Presiden Joko Widodo (Jokowi) menegaskan akan terus melanjutkan pembagian sertifikat tanah sebagai program pemerintah. Pernyataan itu sekaligus menjawab tudingan banyak pihak yang menyebut pembagian sertifikat tidak penting.
Jokowi menegaskan hak kepemilikan lahan merupakan dokumen yang penting bagi masyarakat kecil. “Kalau ada yang bilang bagi-bagi sertifikat tidak ada gunanya ya silakan, program akan terus kami lanjutkan,” katanya dalam sambutan penyerahan sertifikat tanah kepada 2.000 warga di Gelanggang Remaja, Pasar Minggu, Jakarta Selatan, Jumat (22/2).
(Baca: Jokowi: Sertifikasi Tanah Bukan Permudah Perusahaan Kuasai Lahan)
Menurut Jokowi, perebutan lahan merupakan salah satu penyebab konflik yang kerap terjadi di berbagai daerah karena kepemilikannya tidak jelas.
Pembagian sertifikat tanah merupakan bagian dari program Reforma Agraria di pemerintahan Jokowi. Program ini dinilai penting untuk menyelesaikan konflik lahan yang kerap terjadi di masyarakat.
“Setiap saya pergi ke desa, suara yang masuk ke saya adalah sengketa konflik pertanahan,” ujar Jokowi.
Pemerintah menargetkan menyelesaikan sertifikasi kepemilikan lahan sebesar 80 juta bidang tanah. Adapun kepemilikan bidang tanah di Indonesia yang sudah tersertifikasi baru mencapai 46 juta dari total 126 juta bidang tanah.
Mantan Gubernur Jakarta ini juga menuturkan pada 2015, pemerintah telah menyalurkan sekitar 967 ribu sertifikat tanah serta 1,1 juta sertifikat pada 2016. Kemudian 5,1 juta sertifikat pada 2017 dan 7 juta sertifikat pada tahun 2018. “Target itu bahkan terlampaui,” katanya.
Program pembagian lahan ini juga harus didukung peran serta pejabat Badan Pertanahan Nasional (BPN) dalam mengejar target kepemilikan sertifikat lahan. Konsekuensinya, pemerintah akan mengganti pejabat BPN yang tak mencapai target penerbitan sertifikat.
(Baca: Bawaslu Kaji Potensi Pelanggaran dalam Pembagian Sertifikat Tanah)
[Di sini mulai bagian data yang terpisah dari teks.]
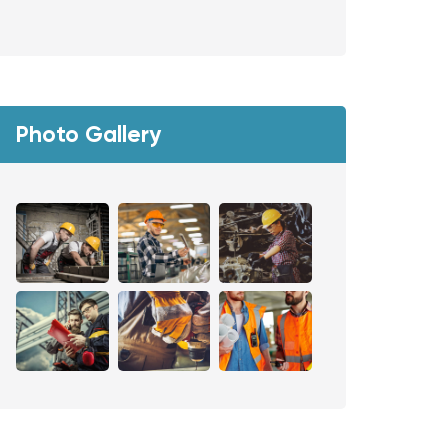
Photo Gallery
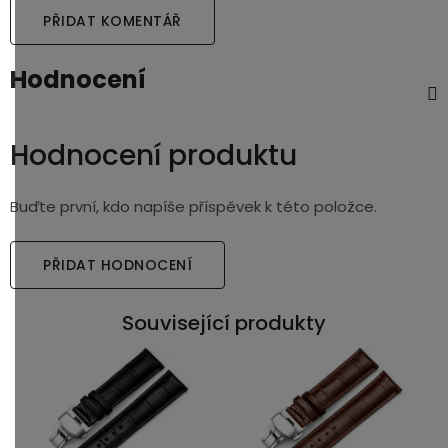
PŘIDAT KOMENTÁŘ
Hodnocení
Hodnocení produktu
Buďte první, kdo napíše příspěvek k této položce.
PŘIDAT HODNOCENÍ
Související produkty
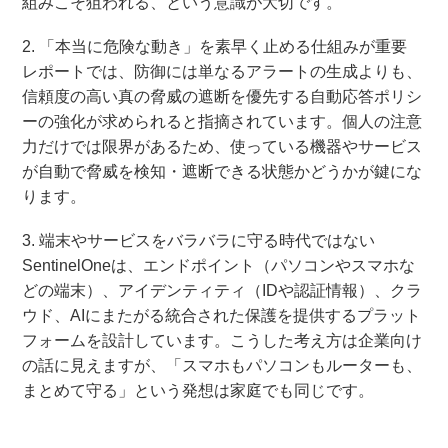
組みこそ狙われる、という意識が大切です。
2. 「本当に危険な動き」を素早く止める仕組みが重要
レポートでは、防御には単なるアラートの生成よりも、
信頼度の高い真の脅威の遮断を優先する自動応答ポリシ
ーの強化が求められると指摘されています。個人の注意
力だけでは限界があるため、使っている機器やサービス
が自動で脅威を検知・遮断できる状態かどうかが鍵にな
ります。
3. 端末やサービスをバラバラに守る時代ではない
SentinelOneは、エンドポイント（パソコンやスマホな
どの端末）、アイデンティティ（IDや認証情報）、クラ
ウド、AIにまたがる統合された保護を提供するプラット
フォームを設計しています。こうした考え方は企業向け
の話に見えますが、「スマホもパソコンもルーターも、
まとめて守る」という発想は家庭でも同じです。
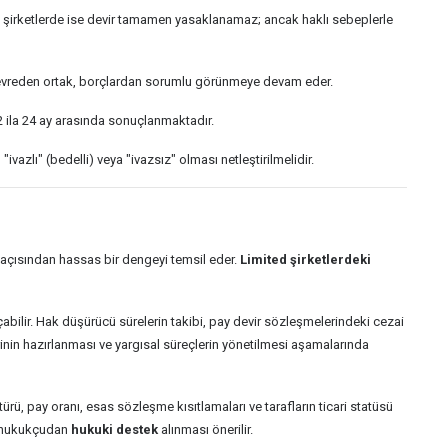
 şirketlerde ise devir tamamen yasaklanamaz; ancak haklı sebeplerle
 Devreden ortak, borçlardan sorumlu görünmeye devam eder.
 12 ila 24 ay arasında sonuçlanmaktadır.
zlı" (bedelli) veya "ivazsız" olması netleştirilmelidir.
ı açısından hassas bir dengeyi temsil eder.
Limited şirketlerdeki
çabilir. Hak düşürücü sürelerin takibi, pay devir sözleşmelerindeki cezai
erinin hazırlanması ve yargısal süreçlerin yönetilmesi aşamalarında
ürü, pay oranı, esas sözleşme kısıtlamaları ve tarafların ticari statüsü
ir hukukçudan
hukuki destek
alınması önerilir.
Di sisi lain, ada pula yang menilai program Reforma Agraria belum memenuhi harapan masyarakat. Bahkan, pemerintahan Jokowi-JK dinilai mengulang kesalahan yang sama dengan pemerintahan Presiden RI keenam Susilo Bambang Yudhoyono. Penyebabnya, pemerintah hanya mengumpulkan program sertifikasi tanah tanpa dibarengi usaha restrukturisasi.
Sekretaris Jenderal Konsorsium Pembaruan Agraria (KPA) Dewi Kartika mengatakan, upaya restrukturasi tanah itu menjadi penting sebelum sertifikasi dilakukan. "Jika hanya dijalankan melalui sertifikasi tanah tanpa restrukturasi tanah, ini bisa menjadi tidak berkeadilan," kata Dewi, Kamis (3/1).
Selain itu, pemerintah masih menjalankan redistribusi dan sertifikasi tanah sebagai kegiatan terpisah. Padahal, kedua hal tersebut seharusnya menjadi rangkaian proses Reforma Agraria.